Reapportionment Debate Impacts Legislative Calendar
04/10/02 12:00AM By Bob Kinzel
(Host) Legislative leaders say they must have an agreement on a new House reapportionment plan by this Friday if lawmakers want to adjourn by the second week of May. If the House and Senate cannot agree on a new proposal, it's likely that the issue will have to be resolved by the courts.
VPR's Bob Kinzel reports.
(Kinzel) This issue has become very controversial because it's the first time that reapportionment has taken place with Republicans in control of the House and the Democrats with a majority in the Senate.
Last month, the House gave its approval to a plan that Democrats charged was partisan because it forced several incumbent Democrats to run against one another in newly drawn districts. Senate Democrats then redrew the House map, breaking a 40-year old tradition of allowing each chamber to determine its own reapportionment plan.
Now House and Senate negotiators will try to work out a compromise and they need a solution by Friday if there's going to be a timely adjournment of the General Assembly. That's because local boards of civil authority need 30 days to draw internal boundary lines for a number of districts.
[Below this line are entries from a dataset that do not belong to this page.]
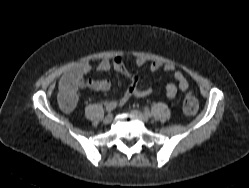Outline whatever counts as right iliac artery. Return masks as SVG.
<instances>
[{
    "instance_id": "right-iliac-artery-1",
    "label": "right iliac artery",
    "mask_w": 249,
    "mask_h": 188,
    "mask_svg": "<svg viewBox=\"0 0 249 188\" xmlns=\"http://www.w3.org/2000/svg\"><path fill=\"white\" fill-rule=\"evenodd\" d=\"M117 107V102H110L106 105V111L111 112Z\"/></svg>"
}]
</instances>
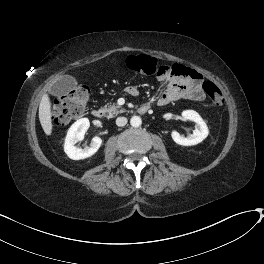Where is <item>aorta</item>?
<instances>
[{
    "instance_id": "1",
    "label": "aorta",
    "mask_w": 264,
    "mask_h": 264,
    "mask_svg": "<svg viewBox=\"0 0 264 264\" xmlns=\"http://www.w3.org/2000/svg\"><path fill=\"white\" fill-rule=\"evenodd\" d=\"M130 124H131L132 127L137 128V127L141 126L142 120H141V118L139 116H133L130 119Z\"/></svg>"
}]
</instances>
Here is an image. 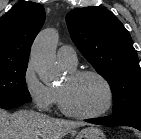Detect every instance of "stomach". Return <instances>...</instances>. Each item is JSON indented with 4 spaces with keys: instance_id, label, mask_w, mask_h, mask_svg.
Returning a JSON list of instances; mask_svg holds the SVG:
<instances>
[{
    "instance_id": "0dacf381",
    "label": "stomach",
    "mask_w": 141,
    "mask_h": 139,
    "mask_svg": "<svg viewBox=\"0 0 141 139\" xmlns=\"http://www.w3.org/2000/svg\"><path fill=\"white\" fill-rule=\"evenodd\" d=\"M75 139H106V137L100 129L90 126L81 130Z\"/></svg>"
}]
</instances>
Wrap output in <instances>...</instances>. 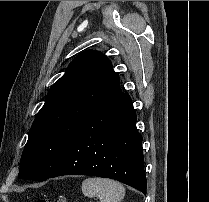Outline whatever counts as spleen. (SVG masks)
Listing matches in <instances>:
<instances>
[{
  "instance_id": "obj_1",
  "label": "spleen",
  "mask_w": 209,
  "mask_h": 202,
  "mask_svg": "<svg viewBox=\"0 0 209 202\" xmlns=\"http://www.w3.org/2000/svg\"><path fill=\"white\" fill-rule=\"evenodd\" d=\"M81 189L86 197H98L100 202H120L125 196L124 186L110 179L87 178Z\"/></svg>"
}]
</instances>
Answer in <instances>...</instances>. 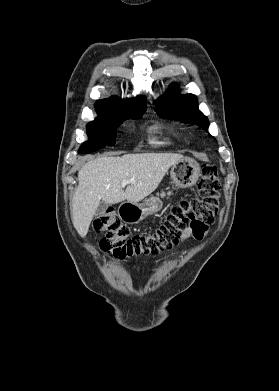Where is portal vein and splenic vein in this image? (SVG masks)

These plans then need to be approved by the Legislature.
Senate reapportionment chairman Dick Sears says it is critical to resolve this issue by the end of this week:
(Sears) "Anything beyond this Friday I think just extends the Legislative session, or we give up on reapportionment of the House one or the other. Right now I'm kind of waiting on the House to make a decision. The ball's in their court.... We believe what we did in the Senate is good bipartisan work, had strong support. We hope that they'll work from our bill and make as few changes as possible."
(Kinzel) House Majority Leader John LaBarge says there are between five and eight districts where the House and Senate disagree. These districts are in Bennington, Washington, Franklin, Windham and Chittenden counties. LaBarge says he's willing to make some compromises but he's not going to make too many changes to the House plan:
(Labarge) "It will all depend what it does to our plan and I'm not going to give away the farm. So I'd rather have it go to court than to give away all the work we've done on this plan, just to satisfy the senate and their needs or what they perceive as their needs for the House."
(Kinzel) Both the House and the Senate will also be working on a new plan to reapportion the Senate later this week.
For Vermont Public Radio, I'm Bob Kinzel in Montpelier.